Relative projectivity and transferability for partial lattices

TL;DR

This paper explores the concepts of projectivity and transferability in partial lattices, establishing new equivalences and providing solutions to longstanding open problems in lattice theory.

Contribution

It introduces ideal-projectivity for partial lattices, proves key equivalences for finite lattices, and solves two historical open problems in the field.

Findings

Finite lattice P is sharply transferable iff projective and weakly distributive.

Every finite distributive lattice is sharply transferable with respect to R mod.

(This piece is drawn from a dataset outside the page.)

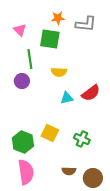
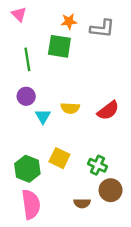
pink triangle: (20, 30) -> (19, 14), moved
green line: (30, 59) -> (27, 59), moved
yellow semicircle: (59, 72) -> (70, 108), moved
cyan triangle: (67, 98) -> (43, 116), moved, turned -48
brown circle: (93, 178) -> (111, 190), moved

Constructed a modular lattice with a non-pure canonical embedding.

Abstract

A partial lattice P is ideal-projective, with respect to a class C of lattices, if for every K $\in$ C and every homomorphism $\phi$ of partial lattices from P to the ideal lattice of K, there are arbitrarily large choice functions f : P $\rightarrow$ K for $\phi$ that are also homomorphisms of partial lattices. This extends the traditional concept of (sharp) transferability of a lattice with respect to C. We prove the following: (1) A finite lattice P, belonging to a variety V, is sharply transferable with respect to V iff it is projective with respect to V and weakly distributive lattice homomorphisms, iff it is ideal-projective with respect to V. (2) Every finite distributive lattice is sharply transferable with respect to the class R mod of all relatively complemented modular lattices. (3) The gluing D 4 of two squares, the top of one being identified with the bottom of the other one, is sharply transferable with respect to a variety V iff V is contained in the variety M$\omega$ generated by all lattices of length 2. (4) D 4 is projective, but not ideal-projective, with respect to R mod. (5) D 4 is transferable, but not sharply transferable, with respect to the variety M of all modular lattices. This solves a 1978 problem of G. Gr\"atzer. (6) We construct a modular lattice whose canonical embedding into its ideal lattice is not pure. This solves a 1974 problem of E. Nelson.